THE PROBLEM — Determine how many lines in the listing hold "Narrativa" and give only that number.

STUDY MATERIAL —
((
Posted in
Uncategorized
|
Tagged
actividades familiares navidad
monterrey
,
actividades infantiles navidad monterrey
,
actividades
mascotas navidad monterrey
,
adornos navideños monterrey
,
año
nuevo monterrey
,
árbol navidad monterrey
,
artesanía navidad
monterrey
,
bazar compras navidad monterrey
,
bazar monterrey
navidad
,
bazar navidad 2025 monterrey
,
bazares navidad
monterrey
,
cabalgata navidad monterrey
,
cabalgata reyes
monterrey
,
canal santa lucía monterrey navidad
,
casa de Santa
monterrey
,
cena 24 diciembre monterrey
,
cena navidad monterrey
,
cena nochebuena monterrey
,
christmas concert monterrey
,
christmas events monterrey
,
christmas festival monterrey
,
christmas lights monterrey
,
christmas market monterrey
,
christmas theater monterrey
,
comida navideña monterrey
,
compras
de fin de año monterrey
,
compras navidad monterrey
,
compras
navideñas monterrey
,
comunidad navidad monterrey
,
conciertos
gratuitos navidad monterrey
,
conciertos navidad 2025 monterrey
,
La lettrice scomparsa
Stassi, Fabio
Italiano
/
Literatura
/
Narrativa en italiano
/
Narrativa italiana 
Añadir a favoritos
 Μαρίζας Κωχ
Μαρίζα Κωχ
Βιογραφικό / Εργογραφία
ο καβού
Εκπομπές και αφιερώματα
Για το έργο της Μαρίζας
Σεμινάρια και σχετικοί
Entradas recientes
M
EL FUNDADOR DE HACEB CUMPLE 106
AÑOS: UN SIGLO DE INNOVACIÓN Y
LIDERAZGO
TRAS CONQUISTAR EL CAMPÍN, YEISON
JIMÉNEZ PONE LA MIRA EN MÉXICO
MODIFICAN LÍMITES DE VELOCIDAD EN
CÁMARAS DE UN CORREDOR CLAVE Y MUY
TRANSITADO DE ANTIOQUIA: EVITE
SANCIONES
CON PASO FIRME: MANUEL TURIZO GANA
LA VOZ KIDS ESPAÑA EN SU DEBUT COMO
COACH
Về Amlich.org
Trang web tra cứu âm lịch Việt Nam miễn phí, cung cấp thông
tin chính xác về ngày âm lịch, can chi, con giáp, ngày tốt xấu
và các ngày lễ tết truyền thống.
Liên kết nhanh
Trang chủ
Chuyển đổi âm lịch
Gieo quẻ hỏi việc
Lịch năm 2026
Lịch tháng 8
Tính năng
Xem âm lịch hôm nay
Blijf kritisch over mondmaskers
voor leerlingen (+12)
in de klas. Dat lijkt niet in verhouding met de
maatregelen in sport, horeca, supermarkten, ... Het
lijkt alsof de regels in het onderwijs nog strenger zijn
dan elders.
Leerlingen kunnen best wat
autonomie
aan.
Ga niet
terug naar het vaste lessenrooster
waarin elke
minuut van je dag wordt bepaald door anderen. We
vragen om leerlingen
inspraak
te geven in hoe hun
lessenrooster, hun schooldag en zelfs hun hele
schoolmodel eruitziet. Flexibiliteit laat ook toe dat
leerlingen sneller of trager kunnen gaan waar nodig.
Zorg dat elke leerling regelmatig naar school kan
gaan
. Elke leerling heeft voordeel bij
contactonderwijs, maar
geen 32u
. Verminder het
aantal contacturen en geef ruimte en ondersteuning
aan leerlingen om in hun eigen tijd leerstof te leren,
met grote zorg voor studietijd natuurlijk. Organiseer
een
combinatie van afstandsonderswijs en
))
PROBLEM SOLUTION — 2